Pour se rassurer, elle essaie d'imaginer où ils pourraient se réfugier : "Peut-être qu'ils vont dormir dans des écoles, mais il n'y en a pas beaucoup et il y a beaucoup de monde qui a besoin d'être mis à l'abri. Et puis, là, on est en vacances, mais quand l'école va rouvrir, ce sera trop compliqué. Il n'y a pas d'hébergement d'urgence là-bas et les hôpitaux, c'est très compliqué. Ils ont été touchés par le cyclone Chido. Même pour déblayer, ce sera compliqué. Certains habitent loin de tout et qui n'ont plus que des routes barrées, explique-t-elle au bord des larmes. Je me sens très très mal. Je ne sais pas s'il y en a en qui sont morts ou pas. J'entends 14 morts, puis 30 morts et je ne sais pas si c'est vrai ou pas."

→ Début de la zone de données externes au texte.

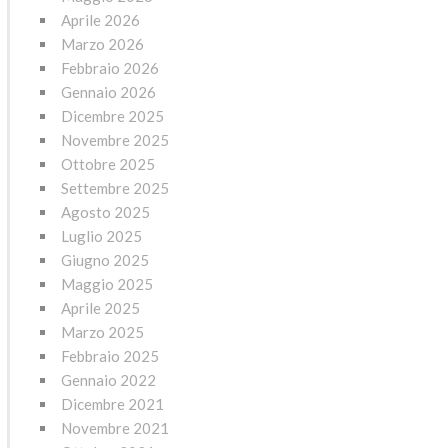
Aprile 2026
Marzo 2026
Febbraio 2026
Gennaio 2026
Dicembre 2025
Novembre 2025
Ottobre 2025
Settembre 2025
Agosto 2025
Luglio 2025
Giugno 2025
Maggio 2025
Aprile 2025
Marzo 2025
Febbraio 2025
Gennaio 2022
Dicembre 2021
Novembre 2021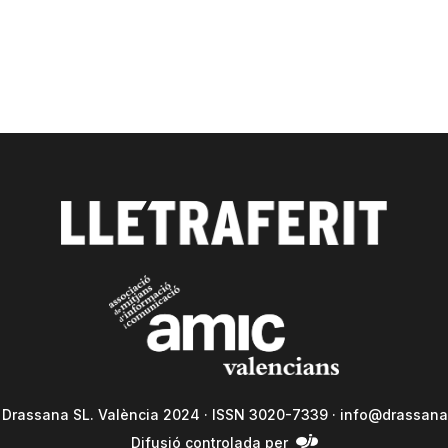
a Drassana SL. València 2024 · ISSN 3020-7339 ·
info@drassana
Difusió controlada per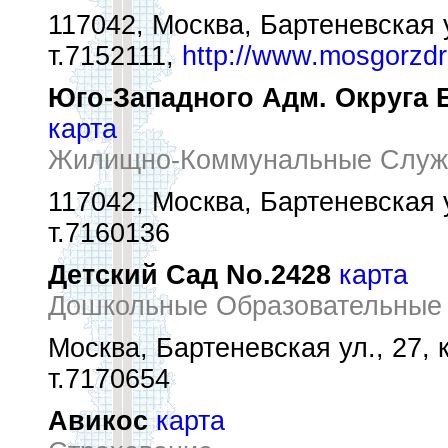
117042, Москва, Бартеневская у
т.7152111,
http://www.mosgorzdr
Юго-Западного Адм. Округа 
карта
Жилищно-Коммунальные Служ
117042, Москва, Бартеневская ул
т.7160136
Детский Сад No.2428
карта
Дошкольные Образовательные
Москва, Бартеневская ул., 27, к
т.7170654
Авикос
карта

Depuis vendredi dernier, les trois femmes n'ont plus ni sommeil ni faim. Leur seule préoccupation est de retrouver leurs proches, mais aussi de pouvoir les aider. L'association comorienne d'Amiens a mis en place une cagnotte pour venir en aide aux sinistrés. Leur objectif : récolter 10 000 euros. 70% de la somme servira à reconstruire des habitations et 30% permettront d'acheter de la nourriture, des vêtements et de l'eau potable.